### PROBLEM
Return each line exactly, from the one that has "Segment anything that" through the end of the entries, both ends included. Pictures do not belong.

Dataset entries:
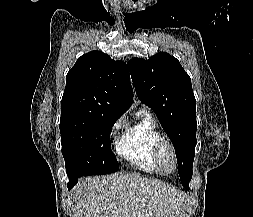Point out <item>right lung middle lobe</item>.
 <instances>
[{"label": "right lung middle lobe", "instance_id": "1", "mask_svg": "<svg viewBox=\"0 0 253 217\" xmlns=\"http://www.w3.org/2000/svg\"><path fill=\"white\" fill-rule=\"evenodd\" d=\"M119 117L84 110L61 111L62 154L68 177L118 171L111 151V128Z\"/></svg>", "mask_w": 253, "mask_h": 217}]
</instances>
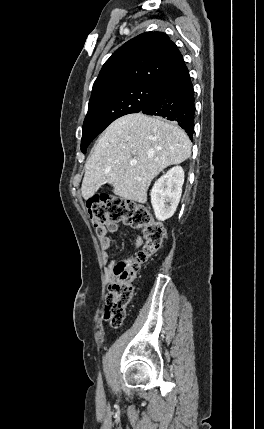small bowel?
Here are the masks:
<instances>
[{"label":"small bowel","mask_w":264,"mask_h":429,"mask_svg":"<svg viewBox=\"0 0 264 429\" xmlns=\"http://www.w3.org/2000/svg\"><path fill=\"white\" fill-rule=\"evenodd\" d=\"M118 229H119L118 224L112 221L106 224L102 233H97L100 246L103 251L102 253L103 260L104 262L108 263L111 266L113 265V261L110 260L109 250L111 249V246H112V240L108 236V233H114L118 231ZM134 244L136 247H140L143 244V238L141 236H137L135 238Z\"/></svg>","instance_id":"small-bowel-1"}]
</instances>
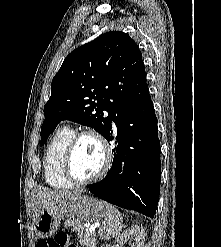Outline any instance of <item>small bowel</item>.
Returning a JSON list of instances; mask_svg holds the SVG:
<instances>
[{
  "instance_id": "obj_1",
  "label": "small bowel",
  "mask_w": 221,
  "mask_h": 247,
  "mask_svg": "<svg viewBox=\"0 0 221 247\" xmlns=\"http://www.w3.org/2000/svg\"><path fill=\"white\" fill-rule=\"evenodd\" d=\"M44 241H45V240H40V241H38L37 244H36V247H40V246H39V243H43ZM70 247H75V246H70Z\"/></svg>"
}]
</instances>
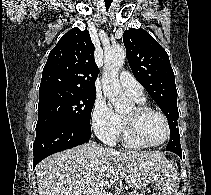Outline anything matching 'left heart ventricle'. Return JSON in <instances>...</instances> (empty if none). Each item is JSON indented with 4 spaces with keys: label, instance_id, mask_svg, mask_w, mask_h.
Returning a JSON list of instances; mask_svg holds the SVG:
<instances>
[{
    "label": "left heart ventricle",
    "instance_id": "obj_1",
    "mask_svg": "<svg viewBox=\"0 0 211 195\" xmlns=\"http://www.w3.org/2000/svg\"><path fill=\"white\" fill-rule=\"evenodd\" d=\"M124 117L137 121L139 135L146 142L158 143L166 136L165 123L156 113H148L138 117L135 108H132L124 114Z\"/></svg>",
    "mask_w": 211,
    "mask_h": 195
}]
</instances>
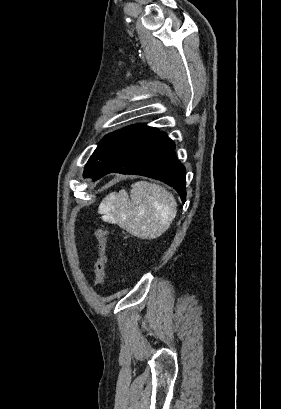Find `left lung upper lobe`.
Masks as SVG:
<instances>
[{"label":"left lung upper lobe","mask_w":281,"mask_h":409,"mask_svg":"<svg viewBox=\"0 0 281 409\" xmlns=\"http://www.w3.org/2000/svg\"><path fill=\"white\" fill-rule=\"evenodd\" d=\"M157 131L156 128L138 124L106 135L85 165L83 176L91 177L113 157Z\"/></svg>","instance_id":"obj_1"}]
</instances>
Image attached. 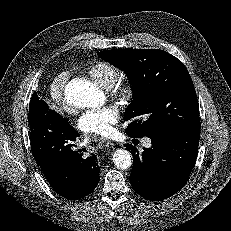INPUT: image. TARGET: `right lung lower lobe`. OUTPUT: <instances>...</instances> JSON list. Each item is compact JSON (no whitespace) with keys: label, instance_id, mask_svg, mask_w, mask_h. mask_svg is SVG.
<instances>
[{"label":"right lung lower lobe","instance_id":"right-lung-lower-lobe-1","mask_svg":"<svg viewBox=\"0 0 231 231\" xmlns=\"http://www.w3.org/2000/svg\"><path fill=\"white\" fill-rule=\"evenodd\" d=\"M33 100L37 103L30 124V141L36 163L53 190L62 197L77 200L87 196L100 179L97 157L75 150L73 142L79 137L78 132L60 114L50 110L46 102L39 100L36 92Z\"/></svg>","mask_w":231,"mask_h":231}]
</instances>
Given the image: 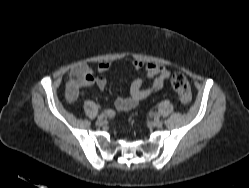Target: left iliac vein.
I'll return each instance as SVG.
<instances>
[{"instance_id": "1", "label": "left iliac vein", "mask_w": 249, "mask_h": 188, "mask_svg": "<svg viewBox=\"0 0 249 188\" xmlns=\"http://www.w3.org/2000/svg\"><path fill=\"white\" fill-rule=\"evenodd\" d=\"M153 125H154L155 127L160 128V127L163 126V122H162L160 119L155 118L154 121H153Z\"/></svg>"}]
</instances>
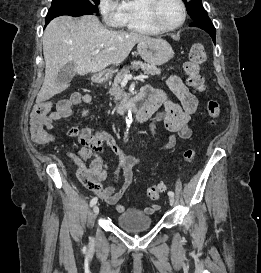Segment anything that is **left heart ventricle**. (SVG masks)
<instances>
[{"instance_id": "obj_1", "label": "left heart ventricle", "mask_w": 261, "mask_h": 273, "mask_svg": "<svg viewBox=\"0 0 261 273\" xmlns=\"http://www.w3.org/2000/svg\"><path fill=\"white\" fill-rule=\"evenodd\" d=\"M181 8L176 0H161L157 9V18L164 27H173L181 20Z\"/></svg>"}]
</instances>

### OUTPUT OF THE TASK
Segment anything that is **left heart ventricle**. (SVG masks)
<instances>
[{"instance_id": "obj_1", "label": "left heart ventricle", "mask_w": 261, "mask_h": 273, "mask_svg": "<svg viewBox=\"0 0 261 273\" xmlns=\"http://www.w3.org/2000/svg\"><path fill=\"white\" fill-rule=\"evenodd\" d=\"M181 8L176 0H161L157 9V18L164 27H173L181 20Z\"/></svg>"}]
</instances>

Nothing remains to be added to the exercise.